Pakistan military and civilian leadership met after startling revelations that India was involved in spying and recording phone calls and messages of Prime Minister Imran Khan and cabinet members through an Israeli phone malware software, reported 24NewsHD TV channel quoting sources on Monday.
Sources say Pakistani authorities consulted to launch a new application for cabinet members, government officers on the pattern of WhatsApp.
Pakistan is preparing a future course of action after India tried to hack the phones of Prime Minister Imran Khan and Cabinet ministers with the help of Israeli spy malware Pegasus, sources say.
Media reports say, rights activists, journalists and lawyers around the world have been targeted with phone malware sold to the authoritarian governments by an Israeli surveillance firm. They are on a list of some 50,000 phone numbers of people believed to be of interest to clients of the company, NSO Group, leaked to major news outlets.
It was not clear where the list came from - or how many phones had actually been hacked. Media reports say the software is intended to nab criminals and terrorists and is made available only to military, law enforcement, and intelligence agencies of the countries having good human rights records.
The media reports said the original investigation which led to the reports, by Paris-based NGO Forbidden Stories and the human rights group Amnesty International, was "full of wrong assumptions and uncorroborated theories". But it added that it would "continue to investigate all credible claims of misuse and take appropriate action".
The allegations about the use of the software, known as Pegasus, were carried on Sunday by the Washington Post, the Guardian, Le Monde, and 14 other media organisations around the world. Pegasus infects iPhones and Android devices to enable operators to extract messages, photos, and emails, record calls, and secretly activate microphones and cameras.

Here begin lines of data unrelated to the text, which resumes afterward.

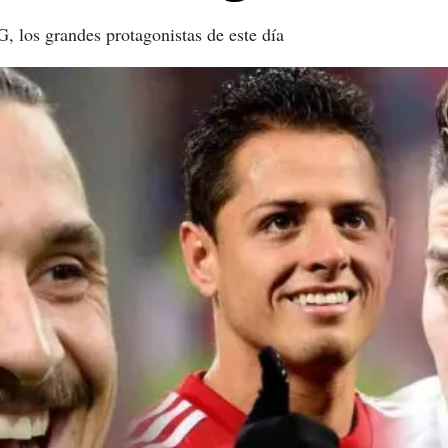
, los grandes protagonistas de este día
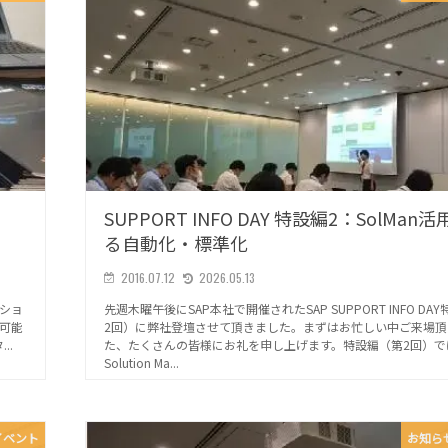
SUPPORT INFO DAY 特設編2：SolMan
る自動化・標準化
2016.07.12
2026.05.13
ーショ
先週木曜午後にSAP本社で開催されたSAP SUPPORT INFO DA
が可能
2回）に弊社登壇させて頂きました。まずはお忙しい中ご来場頂
..
た、たくさんの皆様にお礼を申し上げます。特設編（第2回）では
Solution Ma...
イベント
お知ら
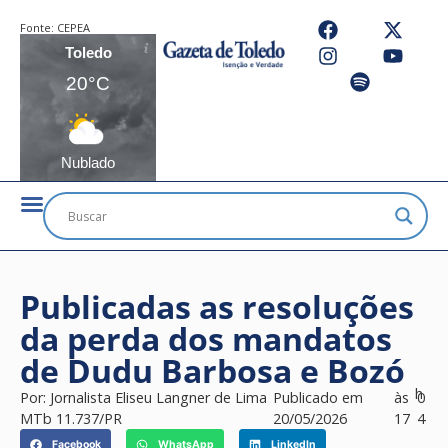
Fonte:
CEPEA
Toledo
20°C
Nublado
Publicadas as resoluções
da perda dos mandatos
de Dudu Barbosa e Bozó
h
Por:
Jornalista Eliseu Langner de Lima
Publicado em
às
0
MTb 11.737/PR
20/05/2026
17
4
Facebook
WhatsApp
LinkedIn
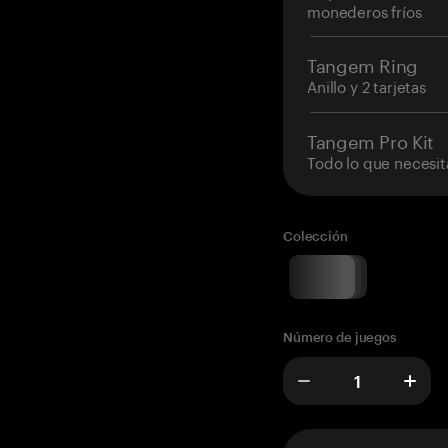
monederos fríos
Tangem Ring
Anillo y 2 tarjetas
Tangem Pro Kit
Todo lo que necesit
Colección
Número de juegos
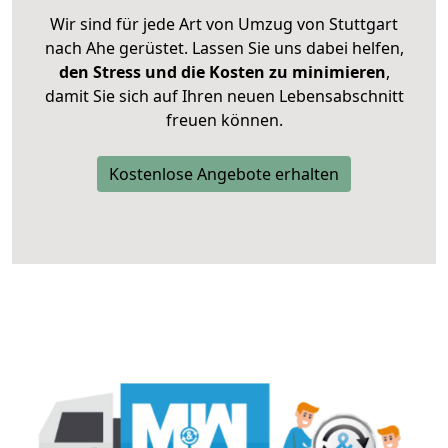
Wir sind für jede Art von Umzug von Stuttgart
nach Ahe gerüstet. Lassen Sie uns dabei helfen,
den Stress und die Kosten zu minimieren
,
damit Sie sich auf Ihren neuen Lebensabschnitt
freuen können.
Kostenlose Angebote erhalten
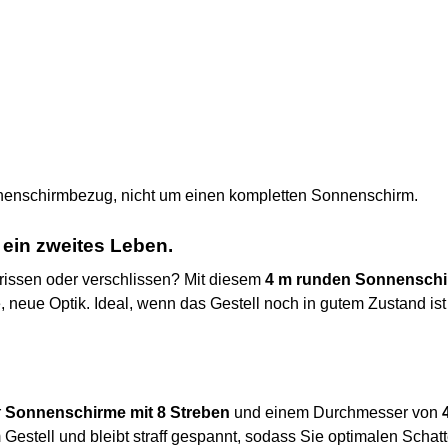
nenschirmbezug, nicht um einen kompletten Sonnenschirm.
ein zweites Leben.
rissen oder verschlissen? Mit diesem
4 m runden Sonnenschi
e, neue Optik. Ideal, wenn das Gestell noch in gutem Zustand 
r
Sonnenschirme mit 8 Streben
und einem Durchmesser von
Gestell und bleibt straff gespannt, sodass Sie optimalen Scha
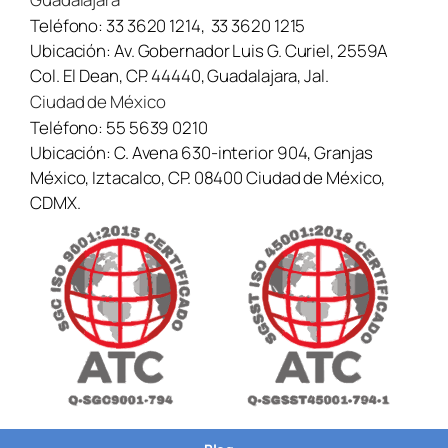
Teléfono:
33 3620 1214
,
33 3620 1215
Ubicación:
Av. Gobernador Luis G. Curiel, 2559A
Col. El Dean, CP. 44440, Guadalajara, Jal.
Ciudad de México
Teléfono:
55 5639 0210
Ubicación:
C. Avena 630-interior 904, Granjas
México, Iztacalco, CP. 08400 Ciudad de México,
CDMX.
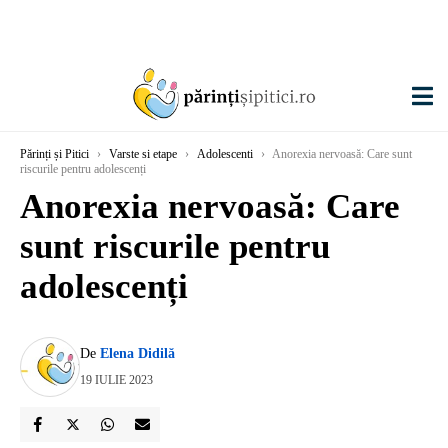
Părinți și Pitici
›
Varste si etape
›
Adolescenti
›
Anorexia nervoasă: Care sunt
riscurile pentru adolescenți
Anorexia nervoasă: Care
sunt riscurile pentru
adolescenți
De
Elena Didilă
19 IULIE 2023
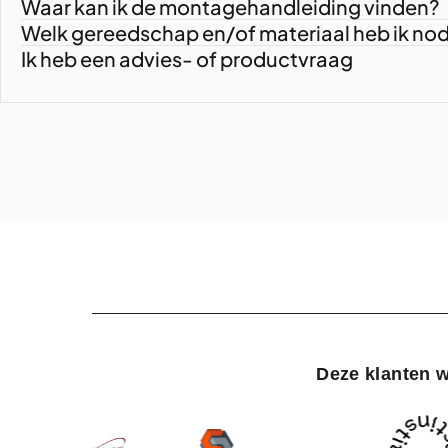
Waar kan ik de montagehandleiding vinden?
Welk gereedschap en/of materiaal heb ik no
Ik heb een advies- of productvraag
Deze klanten w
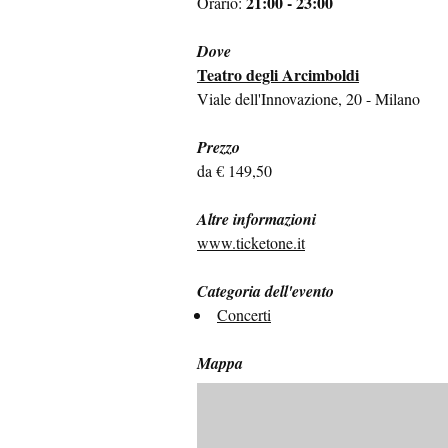
21:00 - 23:00
Orario:
Dove
Teatro degli Arcimboldi
Viale dell'Innovazione, 20 - Milano
Prezzo
da € 149,50
Altre informazioni
www.ticketone.it
Categoria dell'evento
Concerti
Mappa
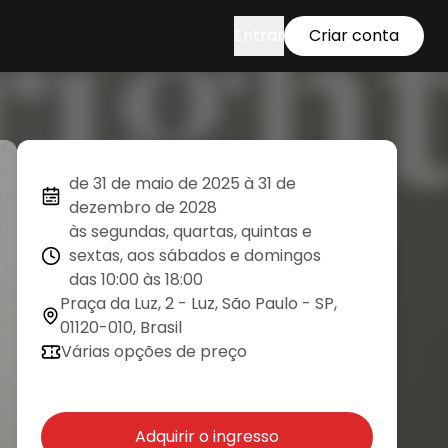
Entrar
Criar conta
de 31 de maio de 2025 à 31 de
dezembro de 2028
às segundas, quartas, quintas e
sextas, aos sábados e domingos
das 10:00 às 18:00
Praça da Luz, 2 - Luz, São Paulo - SP,
01120-010, Brasil
Várias opções de preço
Adquirir o ingresso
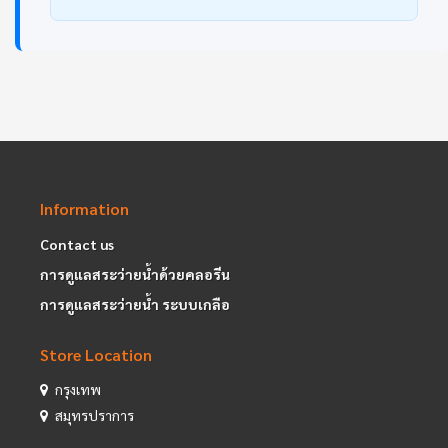
Information
Contact us
การดูแลสระว่ายน้ำด้วยคลอรีน
การดูแลสระว่ายน้ำ ระบบเกลือ
Store Location
กรุงเทพ
สมุทรปราการ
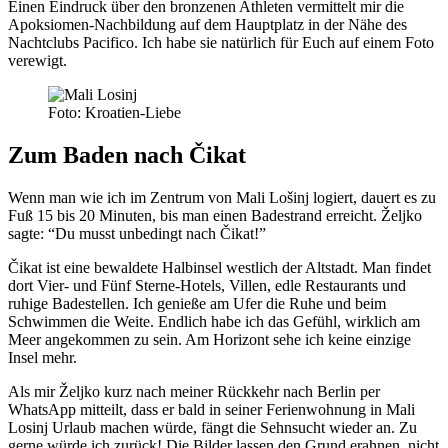
Einen Eindruck über den bronzenen Athleten vermittelt mir die
Apoksiomen-Nachbildung auf dem Hauptplatz in der Nähe des
Nachtclubs Pacifico. Ich habe sie natürlich für Euch auf einem Foto
verewigt.
Foto: Kroatien-Liebe
Zum Baden nach Čikat
Wenn man wie ich im Zentrum von Mali Lošinj logiert, dauert es zu
Fuß 15 bis 20 Minuten, bis man einen Badestrand erreicht. Željko
sagte: “Du musst unbedingt nach Čikat!”
Čikat ist eine bewaldete Halbinsel westlich der Altstadt. Man findet
dort Vier- und Fünf Sterne-Hotels, Villen, edle Restaurants und
ruhige Badestellen. Ich genieße am Ufer die Ruhe und beim
Schwimmen die Weite. Endlich habe ich das Gefühl, wirklich am
Meer angekommen zu sein. Am Horizont sehe ich keine einzige
Insel mehr.
Als mir Željko kurz nach meiner Rückkehr nach Berlin per
WhatsApp mitteilt, dass er bald in seiner Ferienwohnung in Mali
Losinj Urlaub machen würde, fängt die Sehnsucht wieder an. Zu
gerne würde ich zurück! Die Bilder lassen den Grund erahnen, nicht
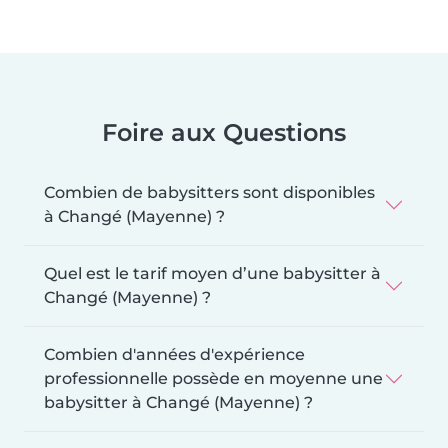
Foire aux Questions
Combien de babysitters sont disponibles
à Changé (Mayenne) ?
Quel est le tarif moyen d’une babysitter à
Changé (Mayenne) ?
Combien d'années d'expérience
professionnelle possède en moyenne une
babysitter à Changé (Mayenne) ?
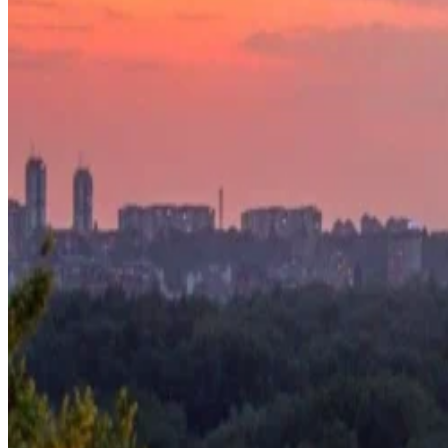
Wellness
Angebote
Veranstaltungen
Buchung verwalten
Mehr entdecken
Ein Spaziergang durch die Erinnerungen
Geschichten aus dem Bristol
Belgrad erkunden
Einzelhändler
Presse
Allgemein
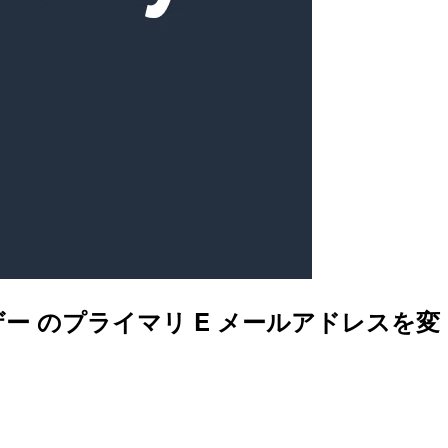
nter ユーザー のプライマリ E メールアドレスを変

The reports released on Sunday said “authoritarian governments” abused the Pegasus software, “hacking 37 smartphones,” according to a report by the Washington Post.
According to the Guardian, the leak contains a list of more than 50,000 numbers believed to have been of interest to clients of NSO since 2016.
However, the mention of phone numbers in the leaked data does not necessarily mean that those devices were hacked, it said.
The Washington Post reported numbers on the list also belonged to heads of state and prime ministers, members of Arab royal families, diplomats and politicians, as well as activists and business executives.
The list also included journalists belonging to media organisations around the world Agence France-Presse, The Wall Street Journal, CNN, The New York Times, Al Jazeera, France 24, Radio Free Europe, Mediapart, El País, the Associated Press, Le Monde, Bloomberg, the Economist, Reuters and Voice of America, the Guardian said.